To maximize this probability, we need to choose g as close to f as possible (see Figure 17.5). The average number of trials per one accepted draw (the computational cost of the acceptance-rejection method) is

$Cost = ℙ {(Accept)}^{- 1} = \frac{\int_{D} g (x) dx}{\int_{D} f (x) dx} .$

Figure 17.5

Figure showing the acceptance-rejection method.

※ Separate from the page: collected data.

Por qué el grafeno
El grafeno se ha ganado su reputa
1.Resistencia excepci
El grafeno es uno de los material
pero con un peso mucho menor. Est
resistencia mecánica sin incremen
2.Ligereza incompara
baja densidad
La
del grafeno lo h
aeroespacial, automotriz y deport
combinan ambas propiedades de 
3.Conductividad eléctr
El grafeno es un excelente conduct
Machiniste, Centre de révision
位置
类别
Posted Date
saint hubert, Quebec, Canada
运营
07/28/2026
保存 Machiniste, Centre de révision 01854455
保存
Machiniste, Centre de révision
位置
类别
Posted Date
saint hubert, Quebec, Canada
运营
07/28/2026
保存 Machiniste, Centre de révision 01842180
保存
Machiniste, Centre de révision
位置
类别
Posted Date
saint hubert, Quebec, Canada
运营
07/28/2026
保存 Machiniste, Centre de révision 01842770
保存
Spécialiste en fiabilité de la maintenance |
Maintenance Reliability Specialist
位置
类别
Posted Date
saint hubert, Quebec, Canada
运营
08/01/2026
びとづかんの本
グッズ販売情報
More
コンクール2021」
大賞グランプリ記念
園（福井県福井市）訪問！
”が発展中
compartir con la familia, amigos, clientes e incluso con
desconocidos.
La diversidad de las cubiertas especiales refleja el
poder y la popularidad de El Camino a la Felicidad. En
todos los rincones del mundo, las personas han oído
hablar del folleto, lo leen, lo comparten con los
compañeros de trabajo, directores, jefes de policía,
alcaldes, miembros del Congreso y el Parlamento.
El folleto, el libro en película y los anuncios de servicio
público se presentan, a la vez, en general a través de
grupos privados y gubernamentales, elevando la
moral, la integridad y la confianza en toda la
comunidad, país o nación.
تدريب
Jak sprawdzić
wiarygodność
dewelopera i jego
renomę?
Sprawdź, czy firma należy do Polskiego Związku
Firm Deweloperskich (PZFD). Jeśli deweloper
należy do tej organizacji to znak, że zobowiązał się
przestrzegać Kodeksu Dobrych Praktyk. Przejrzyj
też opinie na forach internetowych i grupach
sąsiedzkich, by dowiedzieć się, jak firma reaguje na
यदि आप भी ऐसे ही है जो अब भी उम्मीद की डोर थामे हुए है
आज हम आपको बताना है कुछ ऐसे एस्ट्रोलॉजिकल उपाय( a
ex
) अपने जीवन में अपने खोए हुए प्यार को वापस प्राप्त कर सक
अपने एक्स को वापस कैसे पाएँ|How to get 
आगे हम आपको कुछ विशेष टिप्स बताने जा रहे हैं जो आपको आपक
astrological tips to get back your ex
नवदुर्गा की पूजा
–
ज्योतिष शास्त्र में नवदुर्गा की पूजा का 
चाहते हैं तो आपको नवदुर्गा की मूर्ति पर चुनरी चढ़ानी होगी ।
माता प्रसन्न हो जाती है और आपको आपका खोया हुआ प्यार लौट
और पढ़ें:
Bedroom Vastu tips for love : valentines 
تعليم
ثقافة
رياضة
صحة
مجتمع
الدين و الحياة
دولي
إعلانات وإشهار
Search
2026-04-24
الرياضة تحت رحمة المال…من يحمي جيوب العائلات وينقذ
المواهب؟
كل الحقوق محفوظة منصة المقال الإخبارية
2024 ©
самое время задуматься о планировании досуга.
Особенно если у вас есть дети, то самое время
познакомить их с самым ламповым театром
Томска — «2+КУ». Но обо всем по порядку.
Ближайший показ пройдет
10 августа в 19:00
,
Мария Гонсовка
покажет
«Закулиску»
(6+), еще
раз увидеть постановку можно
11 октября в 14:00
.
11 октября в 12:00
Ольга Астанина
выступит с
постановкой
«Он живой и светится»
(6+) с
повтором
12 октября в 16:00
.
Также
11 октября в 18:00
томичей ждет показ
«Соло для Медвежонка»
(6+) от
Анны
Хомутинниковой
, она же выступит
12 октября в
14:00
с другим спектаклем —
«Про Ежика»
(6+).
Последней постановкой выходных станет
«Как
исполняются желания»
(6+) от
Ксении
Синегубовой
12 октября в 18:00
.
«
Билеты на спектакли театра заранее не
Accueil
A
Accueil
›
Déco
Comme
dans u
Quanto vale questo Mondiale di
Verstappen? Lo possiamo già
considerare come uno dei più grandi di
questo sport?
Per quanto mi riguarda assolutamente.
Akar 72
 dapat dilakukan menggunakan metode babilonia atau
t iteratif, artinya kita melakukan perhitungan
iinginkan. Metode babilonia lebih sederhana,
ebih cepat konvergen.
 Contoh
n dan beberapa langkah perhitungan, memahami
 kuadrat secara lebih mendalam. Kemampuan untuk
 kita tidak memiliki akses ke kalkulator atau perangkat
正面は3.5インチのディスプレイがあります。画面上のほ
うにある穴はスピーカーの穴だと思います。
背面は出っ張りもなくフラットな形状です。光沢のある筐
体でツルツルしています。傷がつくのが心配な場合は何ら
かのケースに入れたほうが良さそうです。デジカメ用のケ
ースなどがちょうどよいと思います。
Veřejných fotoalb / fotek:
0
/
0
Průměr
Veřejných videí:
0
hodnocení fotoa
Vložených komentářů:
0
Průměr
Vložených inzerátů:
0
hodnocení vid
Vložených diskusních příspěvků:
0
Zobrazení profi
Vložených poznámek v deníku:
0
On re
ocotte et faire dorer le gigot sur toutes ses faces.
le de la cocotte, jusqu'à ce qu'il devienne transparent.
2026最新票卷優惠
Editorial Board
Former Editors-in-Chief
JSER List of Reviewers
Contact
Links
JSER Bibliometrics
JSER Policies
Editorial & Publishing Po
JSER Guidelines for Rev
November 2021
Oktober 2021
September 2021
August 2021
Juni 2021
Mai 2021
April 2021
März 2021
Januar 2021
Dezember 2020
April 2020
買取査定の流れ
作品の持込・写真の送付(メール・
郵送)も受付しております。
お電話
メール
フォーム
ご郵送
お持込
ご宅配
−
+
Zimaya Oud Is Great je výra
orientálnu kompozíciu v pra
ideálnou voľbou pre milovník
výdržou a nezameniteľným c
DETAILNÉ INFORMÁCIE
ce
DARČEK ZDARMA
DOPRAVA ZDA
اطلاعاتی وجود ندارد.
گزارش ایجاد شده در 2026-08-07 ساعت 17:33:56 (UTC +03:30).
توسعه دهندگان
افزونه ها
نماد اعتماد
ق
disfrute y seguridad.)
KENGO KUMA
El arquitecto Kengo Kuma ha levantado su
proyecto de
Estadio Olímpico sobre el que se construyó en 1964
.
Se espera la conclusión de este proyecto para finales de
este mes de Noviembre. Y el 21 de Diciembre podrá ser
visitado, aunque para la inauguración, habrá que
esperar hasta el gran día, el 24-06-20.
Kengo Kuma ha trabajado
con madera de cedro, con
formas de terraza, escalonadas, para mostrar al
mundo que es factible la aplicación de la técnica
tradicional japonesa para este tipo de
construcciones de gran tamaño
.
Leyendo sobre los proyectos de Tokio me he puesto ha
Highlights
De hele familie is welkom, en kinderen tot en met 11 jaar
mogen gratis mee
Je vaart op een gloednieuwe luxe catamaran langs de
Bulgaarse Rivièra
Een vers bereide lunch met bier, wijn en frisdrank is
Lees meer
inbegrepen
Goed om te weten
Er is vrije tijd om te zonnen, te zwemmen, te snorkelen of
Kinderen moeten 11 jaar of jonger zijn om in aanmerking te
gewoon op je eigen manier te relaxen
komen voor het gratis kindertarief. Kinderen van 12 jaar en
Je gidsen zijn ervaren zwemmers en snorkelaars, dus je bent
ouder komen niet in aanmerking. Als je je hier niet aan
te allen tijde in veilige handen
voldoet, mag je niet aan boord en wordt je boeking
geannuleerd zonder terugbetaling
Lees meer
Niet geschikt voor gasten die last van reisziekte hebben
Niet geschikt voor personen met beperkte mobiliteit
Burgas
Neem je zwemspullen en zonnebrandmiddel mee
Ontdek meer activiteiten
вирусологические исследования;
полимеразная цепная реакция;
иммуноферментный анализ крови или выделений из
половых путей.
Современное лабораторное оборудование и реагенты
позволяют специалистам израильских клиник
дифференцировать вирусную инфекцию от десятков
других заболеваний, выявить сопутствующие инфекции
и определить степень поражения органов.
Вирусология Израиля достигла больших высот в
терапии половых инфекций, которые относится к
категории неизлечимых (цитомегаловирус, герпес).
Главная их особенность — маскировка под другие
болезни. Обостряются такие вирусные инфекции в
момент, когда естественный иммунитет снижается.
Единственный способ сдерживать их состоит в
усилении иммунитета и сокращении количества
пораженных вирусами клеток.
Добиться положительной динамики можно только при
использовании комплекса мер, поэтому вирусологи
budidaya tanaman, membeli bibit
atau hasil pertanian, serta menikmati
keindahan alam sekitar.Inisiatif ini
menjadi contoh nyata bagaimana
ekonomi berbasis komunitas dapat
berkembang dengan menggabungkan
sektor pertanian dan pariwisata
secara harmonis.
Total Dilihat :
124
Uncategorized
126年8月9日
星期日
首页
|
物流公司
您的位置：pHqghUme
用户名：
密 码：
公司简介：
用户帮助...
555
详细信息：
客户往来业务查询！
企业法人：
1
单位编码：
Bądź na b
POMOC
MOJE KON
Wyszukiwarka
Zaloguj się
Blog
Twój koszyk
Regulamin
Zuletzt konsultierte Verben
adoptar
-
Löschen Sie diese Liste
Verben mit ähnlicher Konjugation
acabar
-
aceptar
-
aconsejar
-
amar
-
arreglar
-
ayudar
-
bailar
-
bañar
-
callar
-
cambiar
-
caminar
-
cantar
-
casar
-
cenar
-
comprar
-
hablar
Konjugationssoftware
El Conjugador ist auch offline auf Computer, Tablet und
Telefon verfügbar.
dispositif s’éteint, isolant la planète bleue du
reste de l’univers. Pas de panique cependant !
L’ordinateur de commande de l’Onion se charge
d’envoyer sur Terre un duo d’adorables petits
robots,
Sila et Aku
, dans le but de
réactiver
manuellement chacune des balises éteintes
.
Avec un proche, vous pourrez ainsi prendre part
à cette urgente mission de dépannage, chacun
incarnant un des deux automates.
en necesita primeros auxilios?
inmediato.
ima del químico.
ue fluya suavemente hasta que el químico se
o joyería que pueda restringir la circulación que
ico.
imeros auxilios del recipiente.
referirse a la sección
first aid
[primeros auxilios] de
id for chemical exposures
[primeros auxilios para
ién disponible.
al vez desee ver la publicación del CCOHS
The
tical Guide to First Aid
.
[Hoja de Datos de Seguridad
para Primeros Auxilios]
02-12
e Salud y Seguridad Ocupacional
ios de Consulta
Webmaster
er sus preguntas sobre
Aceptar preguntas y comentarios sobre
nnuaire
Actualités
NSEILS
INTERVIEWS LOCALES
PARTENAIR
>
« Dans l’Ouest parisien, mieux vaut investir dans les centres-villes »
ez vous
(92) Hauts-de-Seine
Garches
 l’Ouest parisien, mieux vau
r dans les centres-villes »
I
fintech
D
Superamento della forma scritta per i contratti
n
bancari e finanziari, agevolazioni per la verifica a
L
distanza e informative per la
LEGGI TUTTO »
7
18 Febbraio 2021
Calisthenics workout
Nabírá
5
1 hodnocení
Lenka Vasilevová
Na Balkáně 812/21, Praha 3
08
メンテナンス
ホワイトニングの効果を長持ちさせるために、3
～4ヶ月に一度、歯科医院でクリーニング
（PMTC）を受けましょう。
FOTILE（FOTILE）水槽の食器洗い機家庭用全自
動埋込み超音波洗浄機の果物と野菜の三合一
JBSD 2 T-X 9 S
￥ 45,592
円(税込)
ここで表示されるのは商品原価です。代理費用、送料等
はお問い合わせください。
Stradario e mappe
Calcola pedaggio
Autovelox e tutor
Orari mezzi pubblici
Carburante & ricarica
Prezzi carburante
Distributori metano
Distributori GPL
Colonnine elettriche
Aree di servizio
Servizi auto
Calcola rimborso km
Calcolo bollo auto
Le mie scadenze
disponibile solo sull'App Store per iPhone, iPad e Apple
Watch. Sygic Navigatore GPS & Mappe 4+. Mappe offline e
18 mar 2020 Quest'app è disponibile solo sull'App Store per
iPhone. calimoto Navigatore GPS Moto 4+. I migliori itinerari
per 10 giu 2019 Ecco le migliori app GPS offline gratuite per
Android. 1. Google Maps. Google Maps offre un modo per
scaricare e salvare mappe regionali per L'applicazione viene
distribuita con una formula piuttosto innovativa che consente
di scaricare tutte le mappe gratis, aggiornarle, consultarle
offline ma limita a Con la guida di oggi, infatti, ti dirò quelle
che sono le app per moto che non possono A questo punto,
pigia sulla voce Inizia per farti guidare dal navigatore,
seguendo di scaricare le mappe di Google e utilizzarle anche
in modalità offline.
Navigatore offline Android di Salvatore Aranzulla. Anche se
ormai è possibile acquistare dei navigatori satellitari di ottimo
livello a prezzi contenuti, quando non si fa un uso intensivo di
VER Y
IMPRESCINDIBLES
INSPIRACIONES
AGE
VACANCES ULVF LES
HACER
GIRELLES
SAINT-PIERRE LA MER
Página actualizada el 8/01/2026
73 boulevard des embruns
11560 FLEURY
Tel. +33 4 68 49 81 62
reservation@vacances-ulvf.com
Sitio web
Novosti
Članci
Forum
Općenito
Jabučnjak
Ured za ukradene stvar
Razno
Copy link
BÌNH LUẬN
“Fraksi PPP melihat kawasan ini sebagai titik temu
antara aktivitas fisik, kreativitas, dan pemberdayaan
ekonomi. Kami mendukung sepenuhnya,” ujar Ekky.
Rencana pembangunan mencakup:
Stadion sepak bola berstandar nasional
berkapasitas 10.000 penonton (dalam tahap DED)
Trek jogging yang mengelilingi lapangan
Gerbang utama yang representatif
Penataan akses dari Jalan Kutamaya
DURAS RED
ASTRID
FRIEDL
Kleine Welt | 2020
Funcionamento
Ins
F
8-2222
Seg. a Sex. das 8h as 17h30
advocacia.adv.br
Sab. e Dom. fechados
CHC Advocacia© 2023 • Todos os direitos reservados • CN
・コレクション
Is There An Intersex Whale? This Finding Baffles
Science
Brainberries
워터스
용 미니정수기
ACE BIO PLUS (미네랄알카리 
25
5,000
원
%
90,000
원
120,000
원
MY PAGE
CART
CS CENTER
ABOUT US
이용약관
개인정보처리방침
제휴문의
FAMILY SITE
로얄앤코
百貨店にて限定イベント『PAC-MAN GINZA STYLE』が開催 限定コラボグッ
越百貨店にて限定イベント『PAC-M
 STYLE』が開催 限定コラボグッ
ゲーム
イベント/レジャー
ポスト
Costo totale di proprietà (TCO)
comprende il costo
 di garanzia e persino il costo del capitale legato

The acceptance-rejection method.

Example 17.9.

Develop an acceptance-rejection method for the PDF

$f (x) = \frac{2 arcin x}{π - 2}, 0 < x < 1.$

Solution. By using the property that arcsin $x \leq \frac{π}{2} x for 0 < x < 1$ , we obtain that

$f (x) \leq g (x) : = \frac{π}{π - 2} x for 0 < x < 1.$

The ratio of f and g is $\frac{\arcsin x}{(π / 2) x}$ . The proposal PDF p ∝ g is given by $p (x) = 2 x I_{(0, 1)} (x)$ . The sampling algorithm is as follows.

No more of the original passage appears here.